TTM BT semuah,

Hai, apakabar? Sudah makan?

Setiap kali ada pergantian tahun - kita sebut tahun baru, saya selalu ingat 
akan cerita yang pernah dimuat di majalah yang sudah almarhum. Lupa persis 
judulnya, mungkin Panca Warna atau Star Weekly.

Waktu itu, saya masih awal-awal SD, baru bisa baca. Jadi bacaan apa-apa saja 
saya 'lalap' habis. Majalah anak-anak, Si Kuntjung, koran - Warta Bhakti, Panca 
Warna, Star Weekly, bahkan Liberty yang dari Surabaya, saya suka ikut baca. 
Umumnya jaman itu koran dan majalah selalu terlambat tiba di Cirebon. 
Kebanyakan media terbitan Jakarta dan kota besar lainnya. Pasokan majalah 
Liberty dari Surabaya saya peroleh dari engku (adik misan mamah) saya.
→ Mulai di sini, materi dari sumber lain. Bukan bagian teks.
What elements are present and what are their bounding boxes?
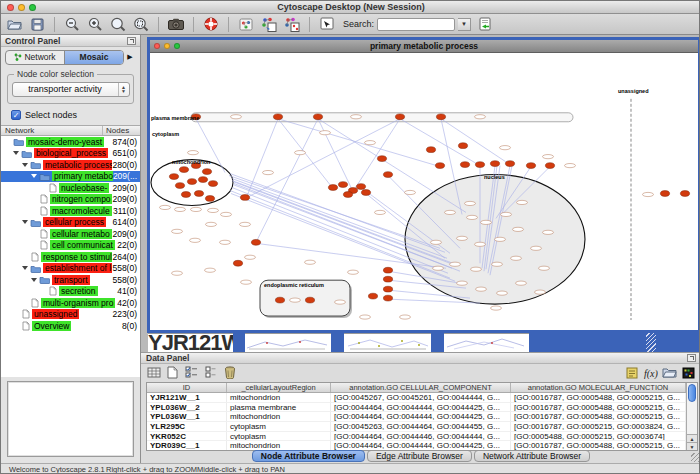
gene-node[interactable]	[240, 222, 251, 226]
selected-gene-node[interactable]	[526, 163, 535, 169]
open-attributes-icon[interactable]	[662, 366, 677, 380]
tree-item-unassigned[interactable]: unassigned223(0)	[1, 309, 140, 321]
selected-gene-node[interactable]	[680, 191, 689, 197]
selected-gene-node[interactable]	[475, 162, 484, 168]
background-window-1[interactable]: YJR121W	[148, 333, 233, 352]
gene-node[interactable]	[513, 227, 524, 231]
zoom-out-icon[interactable]	[63, 15, 81, 33]
gene-node[interactable]	[500, 146, 511, 150]
select-nodes-checkbox[interactable]: ✓	[11, 110, 21, 120]
selected-gene-node[interactable]	[383, 276, 392, 282]
gene-node[interactable]	[539, 266, 550, 270]
gene-node[interactable]	[501, 212, 512, 216]
open-icon[interactable]	[5, 15, 23, 33]
import-table-icon[interactable]	[146, 366, 161, 380]
tree-item-metabolic-process[interactable]: metabolic process280(0)	[1, 159, 140, 171]
select-attributes-icon[interactable]	[184, 366, 199, 380]
selected-gene-node[interactable]	[179, 167, 188, 173]
save-icon[interactable]	[28, 15, 46, 33]
search-input[interactable]	[377, 18, 455, 31]
gene-node[interactable]	[241, 280, 252, 284]
matrix-icon[interactable]	[681, 366, 696, 380]
tree-item-nucleobase-[interactable]: nucleobase-209(0)	[1, 182, 140, 194]
background-window-4[interactable]	[444, 333, 529, 352]
gene-node[interactable]	[492, 262, 503, 266]
selected-gene-node[interactable]	[328, 185, 337, 191]
selected-gene-node[interactable]	[198, 177, 207, 183]
selected-gene-node[interactable]	[338, 182, 347, 188]
gene-node[interactable]	[471, 267, 482, 271]
tree-item-secretion[interactable]: secretion41(0)	[1, 286, 140, 298]
formula-icon[interactable]: f(x)	[643, 366, 658, 380]
tree-item-cellular-process[interactable]: cellular process614(0)	[1, 217, 140, 229]
selected-gene-node[interactable]	[383, 267, 392, 273]
data-panel-detach-icon[interactable]	[687, 354, 696, 362]
region-plasma-membrane[interactable]	[191, 113, 573, 122]
selected-gene-node[interactable]	[660, 191, 669, 197]
gene-node[interactable]	[365, 141, 376, 145]
selected-gene-node[interactable]	[545, 163, 554, 169]
tree-item-cell-communicat[interactable]: cell communicat22(0)	[1, 240, 140, 252]
expander-icon[interactable]	[13, 151, 19, 155]
selected-gene-node[interactable]	[368, 293, 377, 299]
gene-node[interactable]	[348, 270, 359, 274]
vizmapper-icon[interactable]	[237, 15, 255, 33]
tree-item-establishment-of-lo[interactable]: establishment of lo558(0)	[1, 263, 140, 275]
selected-gene-node[interactable]	[383, 295, 392, 301]
selected-gene-node[interactable]	[175, 183, 184, 189]
selected-gene-node[interactable]	[194, 191, 203, 197]
layout-region-icon[interactable]	[260, 15, 278, 33]
tab-network[interactable]: Network	[6, 51, 64, 64]
expander-icon[interactable]	[22, 220, 28, 224]
tab-edge-attribute-browser[interactable]: Edge Attribute Browser	[367, 450, 472, 462]
label-icon[interactable]	[624, 366, 639, 380]
gene-node[interactable]	[450, 262, 461, 266]
selected-gene-node[interactable]	[208, 181, 217, 187]
gene-node[interactable]	[475, 242, 486, 246]
selected-gene-node[interactable]	[361, 190, 370, 196]
window-resize-grip-icon[interactable]	[691, 453, 700, 462]
selected-gene-node[interactable]	[490, 161, 499, 167]
gene-node[interactable]	[172, 229, 183, 233]
tree-item-overview[interactable]: Overview8(0)	[1, 320, 140, 332]
gene-node[interactable]	[245, 255, 256, 259]
search-dropdown-button[interactable]: ▼	[458, 18, 471, 31]
selected-gene-node[interactable]	[458, 143, 467, 149]
tree-item-nitrogen-compo[interactable]: nitrogen compo209(0)	[1, 194, 140, 206]
selected-gene-node[interactable]	[273, 114, 282, 120]
unselect-attributes-icon[interactable]	[203, 366, 218, 380]
table-row[interactable]: YKR052Ccytoplasm[GO:0044464, GO:0044446,…	[147, 432, 686, 442]
expander-icon[interactable]	[22, 266, 28, 270]
selected-gene-node[interactable]	[383, 172, 392, 178]
tab-mosaic[interactable]: Mosaic	[64, 51, 123, 64]
selected-gene-node[interactable]	[305, 297, 314, 303]
selected-gene-node[interactable]	[169, 174, 178, 180]
gene-node[interactable]	[497, 291, 508, 295]
selected-gene-node[interactable]	[275, 297, 284, 303]
tree-column-nodes[interactable]: Nodes	[102, 126, 140, 135]
gene-node[interactable]	[220, 240, 231, 244]
resize-grip-icon[interactable]	[646, 333, 656, 352]
tree-item-response-to-stimulu[interactable]: response to stimulu264(0)	[1, 251, 140, 263]
scroll-down-icon[interactable]: ▼	[687, 442, 697, 450]
gene-node[interactable]	[531, 246, 542, 250]
gene-node[interactable]	[511, 256, 522, 260]
zoom-selected-icon[interactable]	[132, 15, 150, 33]
tree-column-network[interactable]: Network	[1, 126, 102, 135]
selected-gene-node[interactable]	[383, 286, 392, 292]
tree-item-transport[interactable]: transport558(0)	[1, 274, 140, 286]
gene-node[interactable]	[191, 207, 202, 211]
annotation-icon[interactable]	[318, 15, 336, 33]
gene-node[interactable]	[205, 268, 216, 272]
selected-gene-node[interactable]	[202, 169, 211, 175]
tree-item-multi-organism-pro[interactable]: multi-organism pro42(0)	[1, 297, 140, 309]
tab-network-attribute-browser[interactable]: Network Attribute Browser	[474, 450, 590, 462]
gene-node[interactable]	[475, 115, 486, 119]
selected-gene-node[interactable]	[435, 163, 444, 169]
gene-node[interactable]	[172, 271, 183, 275]
selected-gene-node[interactable]	[377, 156, 386, 162]
table-row[interactable]: YPL036W__2plasma membrane[GO:0044464, GO…	[147, 403, 686, 413]
gene-node[interactable]	[467, 215, 478, 219]
gene-node[interactable]	[206, 222, 217, 226]
gene-node[interactable]	[543, 230, 554, 234]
Apa hebatnya baca koran dan majalah?

Kalau anda bersekolah di sekolah berbasa Indonesia, entah swasta atau negeri, 
tentu itu hal biasa saja. Tapi saya sejak TK sampai SD, cuma sampai SD saja - 
belum sempat tamat, bersekolah di sekolah berbasa Tionghua, THHK - Tiong Hua 
Hwee Kwan, jadi basa Indonesia menjadi basa ke-2. Hanya karena papah saya 
menikahi mamah yang 'asli' kelahiran Cirebon (persisnya sih di udik: Walahar, 
Kuningan, Jawa barat), maka di rumah kami bercakap dalam basa Indonesia.

Back to the story.

Jadi pernah pada edisi Imlek majalah tsb., saya baca ttg persiapan orang-orang 
menyambut Imlek. Tahun baru Imlek tentu saja menyambut tahun baru sesuai 
penanggalan Imlek (tahun ini jatuh pada 14 Februari 2010), atau persisnya sih 
tradisi menyambut pergantian musim, dari musim dingin ke musim semi.

Keluarga Tionghua di Indonesia, pada sekitar tahun 1950-an itu, tentu saja 
masih kental tradisinya, budaya-nya. Saat itu pemerintah baru merdeka 5 tahun, 
mungkin para pejabat dan pemimpin kita masih 'demam' idealisme membangun 
bangsa, jadi mereka tidak peduli anda siapa, asal mendukung NKRI, anda boleh 
bebas melaksanakan tradisi anda, jeh!

Jadi, kalau menjelang Imlek - sekitar seminggu sebelumnya, keluarga Tionghua di 
Indonesia, umumnya bebenah. Rumah dibersihkan, dikapur temboknya (jaman itu 
belum ada cat tembok RTU - Ready to use) dengan cara anda beli kapur di toko 
kapur, campur air dan mengecat tembok rumah anda menggunakan 'kuas' berupa 
ikatan jerami yang dikeprek bagian ujungnya.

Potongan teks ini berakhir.